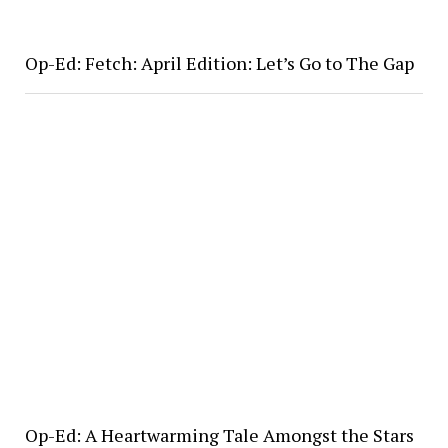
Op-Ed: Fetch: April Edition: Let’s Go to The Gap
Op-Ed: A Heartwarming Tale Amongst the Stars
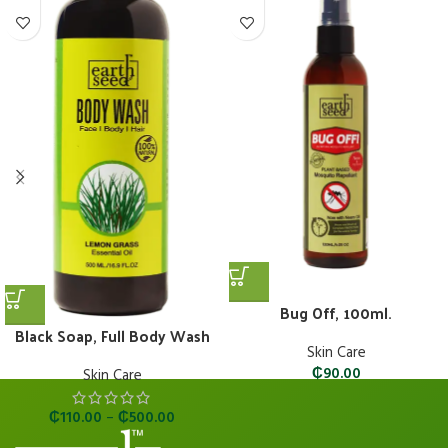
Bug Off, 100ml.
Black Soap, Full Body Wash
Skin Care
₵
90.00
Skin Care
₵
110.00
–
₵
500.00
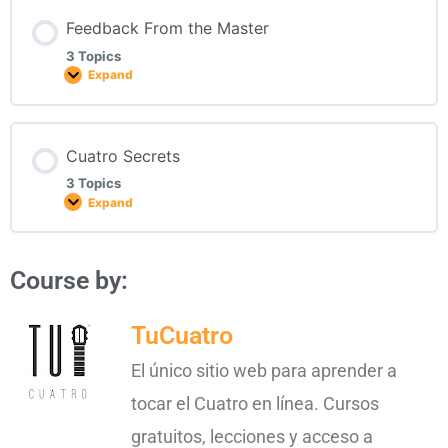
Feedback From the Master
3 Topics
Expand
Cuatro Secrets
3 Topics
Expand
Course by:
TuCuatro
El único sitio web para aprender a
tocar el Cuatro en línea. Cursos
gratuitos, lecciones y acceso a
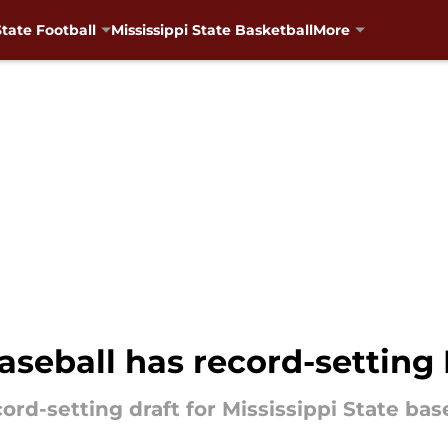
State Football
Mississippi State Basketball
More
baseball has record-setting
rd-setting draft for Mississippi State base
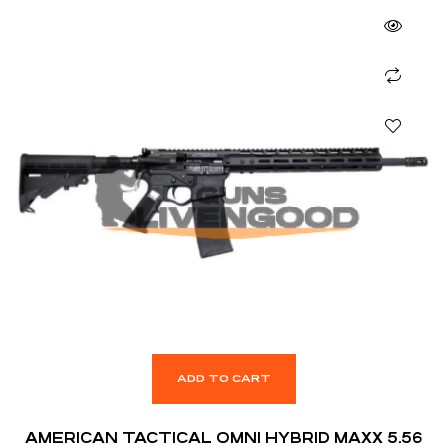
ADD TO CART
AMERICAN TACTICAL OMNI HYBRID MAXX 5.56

EXERCISE DESCRIPTION: Retype the data above in full, exactly as it stands, and skip any image.

RESPONSE AREA:
Op-Ed: Fetch: April Edition: Let’s Go to The Gap
Op-Ed: A Heartwarming Tale Amongst the Stars
Bug Off, 100ml.
Black Soap, Full Body Wash
Skin Care
₵
90.00
Skin Care
₵
110.00
–
₵
500.00
Feedback From the Master
3 Topics
Expand
Cuatro Secrets
3 Topics
Expand
Course by:
TuCuatro
El único sitio web para aprender a
tocar el Cuatro en línea. Cursos
gratuitos, lecciones y acceso a
State Football
Mississippi State Basketball
More
baseball has record-setting
rd-setting draft for Mississippi State base
ADD TO CART
AMERICAN TACTICAL OMNI HYBRID MAXX 5.56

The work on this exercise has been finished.